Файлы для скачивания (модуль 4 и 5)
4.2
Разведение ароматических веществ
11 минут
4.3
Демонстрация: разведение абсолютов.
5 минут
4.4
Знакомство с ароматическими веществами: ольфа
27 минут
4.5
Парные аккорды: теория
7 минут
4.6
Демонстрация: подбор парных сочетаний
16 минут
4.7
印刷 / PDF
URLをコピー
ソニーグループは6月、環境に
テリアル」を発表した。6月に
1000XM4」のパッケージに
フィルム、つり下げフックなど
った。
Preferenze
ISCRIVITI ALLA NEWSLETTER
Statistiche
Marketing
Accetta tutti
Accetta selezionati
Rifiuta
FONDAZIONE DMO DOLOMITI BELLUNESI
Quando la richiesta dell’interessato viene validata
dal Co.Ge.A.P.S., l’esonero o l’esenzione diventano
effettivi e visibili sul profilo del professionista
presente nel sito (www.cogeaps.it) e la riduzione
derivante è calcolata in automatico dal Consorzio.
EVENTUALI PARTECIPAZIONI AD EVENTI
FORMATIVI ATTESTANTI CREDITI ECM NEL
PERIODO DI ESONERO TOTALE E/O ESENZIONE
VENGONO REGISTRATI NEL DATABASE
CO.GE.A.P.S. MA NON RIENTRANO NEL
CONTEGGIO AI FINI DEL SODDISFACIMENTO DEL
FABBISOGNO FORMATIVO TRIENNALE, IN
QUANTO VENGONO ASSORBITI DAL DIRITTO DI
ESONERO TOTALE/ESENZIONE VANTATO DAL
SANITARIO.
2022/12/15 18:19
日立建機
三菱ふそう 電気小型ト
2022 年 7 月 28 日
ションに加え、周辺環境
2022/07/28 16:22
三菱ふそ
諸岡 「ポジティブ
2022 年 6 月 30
══════════
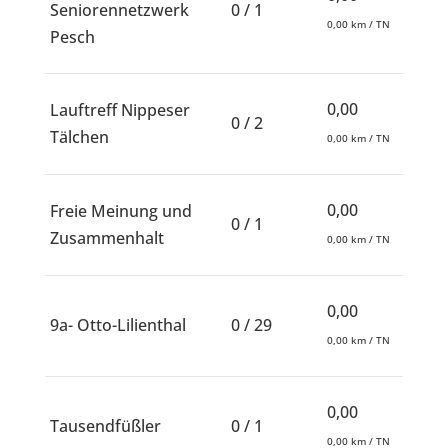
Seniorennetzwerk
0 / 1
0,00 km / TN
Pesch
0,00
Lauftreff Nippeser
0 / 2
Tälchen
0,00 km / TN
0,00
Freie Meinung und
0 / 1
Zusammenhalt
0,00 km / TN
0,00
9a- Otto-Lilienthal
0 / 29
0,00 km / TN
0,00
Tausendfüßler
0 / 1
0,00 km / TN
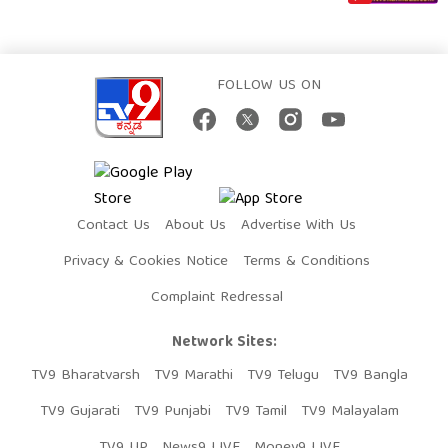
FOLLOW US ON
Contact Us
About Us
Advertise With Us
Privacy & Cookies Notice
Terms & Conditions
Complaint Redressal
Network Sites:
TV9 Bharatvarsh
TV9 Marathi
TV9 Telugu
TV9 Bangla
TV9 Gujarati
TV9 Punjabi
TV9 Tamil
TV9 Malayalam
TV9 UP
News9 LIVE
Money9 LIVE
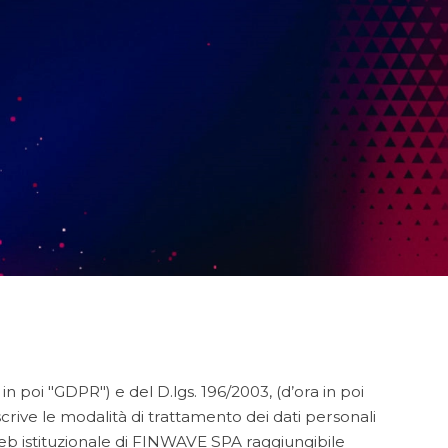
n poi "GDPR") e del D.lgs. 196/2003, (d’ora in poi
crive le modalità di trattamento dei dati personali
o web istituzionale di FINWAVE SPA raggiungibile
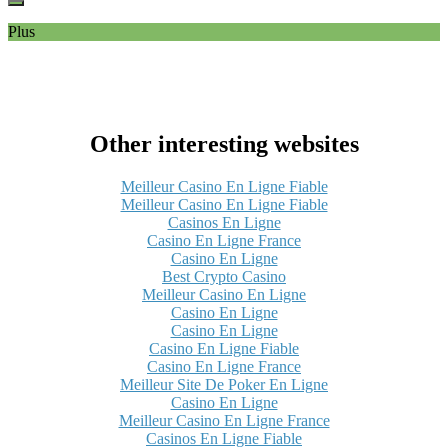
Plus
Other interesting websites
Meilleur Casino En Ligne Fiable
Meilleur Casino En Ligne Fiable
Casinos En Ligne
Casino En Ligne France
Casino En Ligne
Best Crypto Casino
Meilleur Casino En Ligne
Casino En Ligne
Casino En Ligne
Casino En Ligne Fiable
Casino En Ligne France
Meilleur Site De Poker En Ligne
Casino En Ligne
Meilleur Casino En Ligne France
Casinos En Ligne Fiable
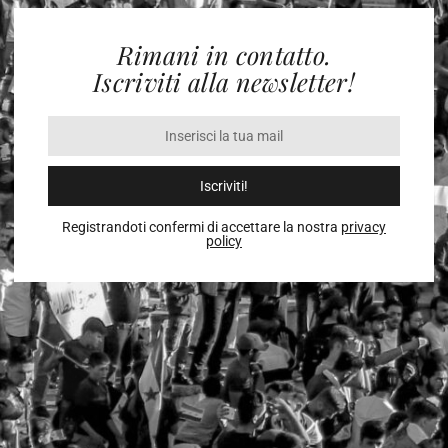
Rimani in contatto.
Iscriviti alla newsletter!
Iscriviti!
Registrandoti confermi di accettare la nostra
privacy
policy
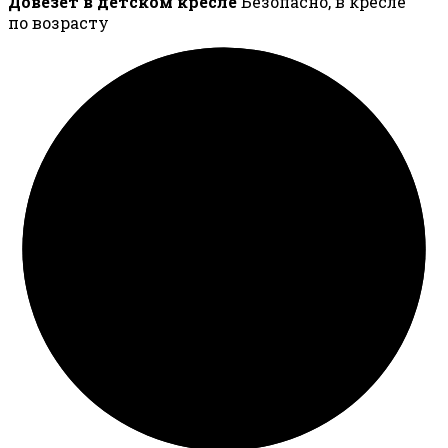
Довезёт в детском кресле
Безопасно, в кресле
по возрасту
══════════
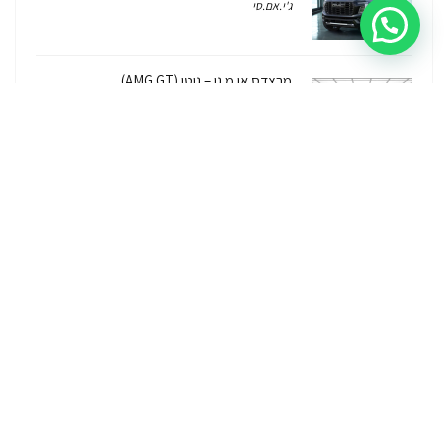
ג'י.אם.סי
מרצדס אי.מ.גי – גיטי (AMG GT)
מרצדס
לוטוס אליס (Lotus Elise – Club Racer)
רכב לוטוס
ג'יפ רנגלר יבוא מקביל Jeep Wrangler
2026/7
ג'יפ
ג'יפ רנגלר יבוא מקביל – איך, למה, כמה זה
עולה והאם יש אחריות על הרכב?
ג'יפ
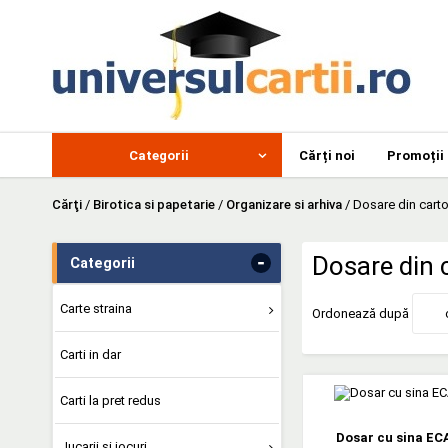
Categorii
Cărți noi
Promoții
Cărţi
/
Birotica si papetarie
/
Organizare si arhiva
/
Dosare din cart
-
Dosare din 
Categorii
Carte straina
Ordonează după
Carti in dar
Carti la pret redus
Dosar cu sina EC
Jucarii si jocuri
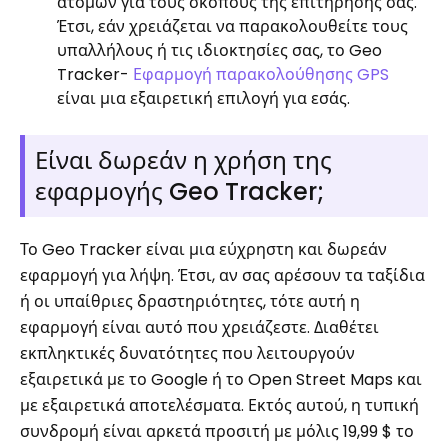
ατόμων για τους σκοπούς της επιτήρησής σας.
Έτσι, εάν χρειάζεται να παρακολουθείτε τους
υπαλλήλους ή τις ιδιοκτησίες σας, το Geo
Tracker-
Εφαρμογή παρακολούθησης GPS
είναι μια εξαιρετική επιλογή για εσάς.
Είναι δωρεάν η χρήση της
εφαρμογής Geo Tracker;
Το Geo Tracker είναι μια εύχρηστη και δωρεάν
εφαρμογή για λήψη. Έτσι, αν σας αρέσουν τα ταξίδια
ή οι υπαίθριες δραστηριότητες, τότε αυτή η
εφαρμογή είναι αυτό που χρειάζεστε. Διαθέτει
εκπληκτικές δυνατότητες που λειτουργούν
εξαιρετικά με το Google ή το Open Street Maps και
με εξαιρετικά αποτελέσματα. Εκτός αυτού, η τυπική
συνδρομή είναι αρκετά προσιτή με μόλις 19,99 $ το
══════════
Activity:
In the data above, find the line that contains "Файлы для скачивания (модуль 4 и 5)" and the line that contains "2022 年 6 月 30". Repeat exactly those lines and every line between them, and only those.

Exercise answer:
Файлы для скачивания (модуль 4 и 5)
4.2
Разведение ароматических веществ
11 минут
4.3
Демонстрация: разведение абсолютов.
5 минут
4.4
Знакомство с ароматическими веществами: ольфа
27 минут
4.5
Парные аккорды: теория
7 минут
4.6
Демонстрация: подбор парных сочетаний
16 минут
4.7
印刷 / PDF
URLをコピー
ソニーグループは6月、環境に
テリアル」を発表した。6月に
1000XM4」のパッケージに
フィルム、つり下げフックなど
った。
Preferenze
ISCRIVITI ALLA NEWSLETTER
Statistiche
Marketing
Accetta tutti
Accetta selezionati
Rifiuta
FONDAZIONE DMO DOLOMITI BELLUNESI
Quando la richiesta dell’interessato viene validata
dal Co.Ge.A.P.S., l’esonero o l’esenzione diventano
effettivi e visibili sul profilo del professionista
presente nel sito (www.cogeaps.it) e la riduzione
derivante è calcolata in automatico dal Consorzio.
EVENTUALI PARTECIPAZIONI AD EVENTI
FORMATIVI ATTESTANTI CREDITI ECM NEL
PERIODO DI ESONERO TOTALE E/O ESENZIONE
VENGONO REGISTRATI NEL DATABASE
CO.GE.A.P.S. MA NON RIENTRANO NEL
CONTEGGIO AI FINI DEL SODDISFACIMENTO DEL
FABBISOGNO FORMATIVO TRIENNALE, IN
QUANTO VENGONO ASSORBITI DAL DIRITTO DI
ESONERO TOTALE/ESENZIONE VANTATO DAL
SANITARIO.
2022/12/15 18:19
日立建機
三菱ふそう 電気小型ト
2022 年 7 月 28 日
ションに加え、周辺環境
2022/07/28 16:22
三菱ふそ
諸岡 「ポジティブ
2022 年 6 月 30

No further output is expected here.